Larry, these colonels were MKNAOMI.

From the Church Com. testimony of top civilian weapons developer Charles Senseney:

http://www.aarclibrary.org/publib/church/reports/vol1/pdf/ChurchV1_6_Senseney.pdf

<quote on>

Q: Were you aware that the CIA was working with Fort Detrick?

Mr. Senseney: After a while. Not when I first went with the SO Division, but it became apparent later.

Q: Did the CIA people use a false name to describe themselves?

Mr. Senseney: Staff Support Group.

Q: And that was a false name; was it not?

Mr.Senseney: And it was also--you asked another question earlier this morning, at least someone did, P600

was their funding citation.

Q: P600 was their funding citation? And the Staff Support Group was a false name? And who was it designed to mislead?
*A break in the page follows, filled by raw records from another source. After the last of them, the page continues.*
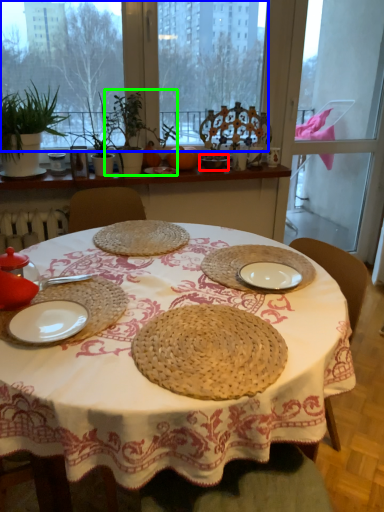 Question: Considering the real-world distances, which object is closest to tableware (highlighted by a red box)? window screen (highlighted by a blue box) or plant (highlighted by a green box).

Choices:
 (A) window screen
 (B) plant

Answer: (B) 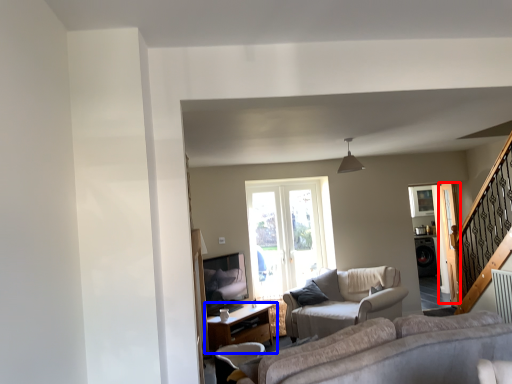 Question: Which of the following is the farthest to the observer, screen door (highlighted by a red box) or table (highlighted by a blue box)?

Choices:
 (A) screen door
 (B) table

Answer: (A) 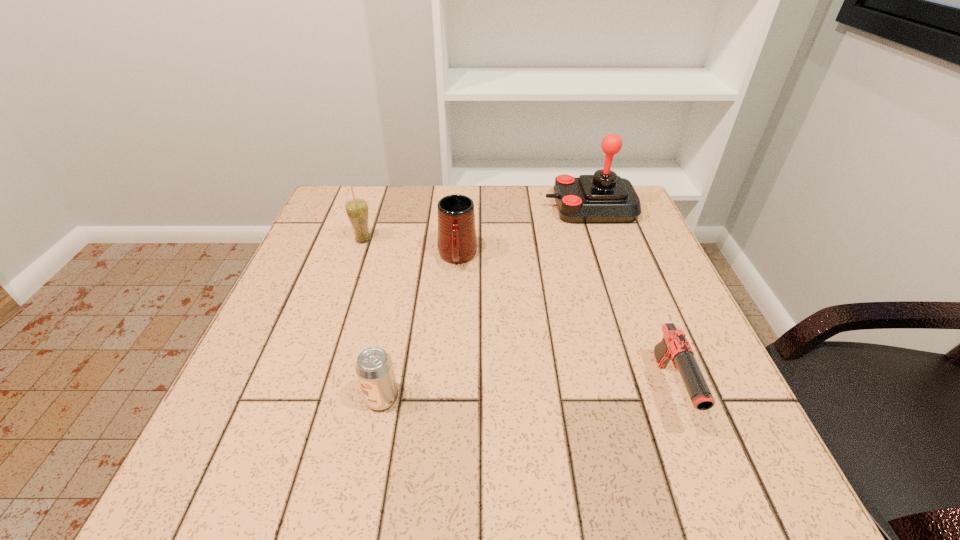 This screenshot has height=540, width=960. In order to click on the farthest object in this screenshot , I will do `click(605, 197)`.

Identify the location of the tallest object. (605, 197).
Mr. Senseney: I don't know.

Q: Is that a name that sounds like an Army group?

Mr. Senseney: Well, you would have thought so to begin, because the first two that I was aware of were a colonel in

the Air Force and a colonel in the Army. It looked like an Army support group of some sort at the start.

Q: So both the name and the personnel made it look as if it was an Army group. even though, in fact, it was CIA

personnel?

Mr. Senseney: That's right.

<quote off>

Air Force/CIA guy with an Army/CIA guy.

Where do guys fitting this profile show up working in tandem?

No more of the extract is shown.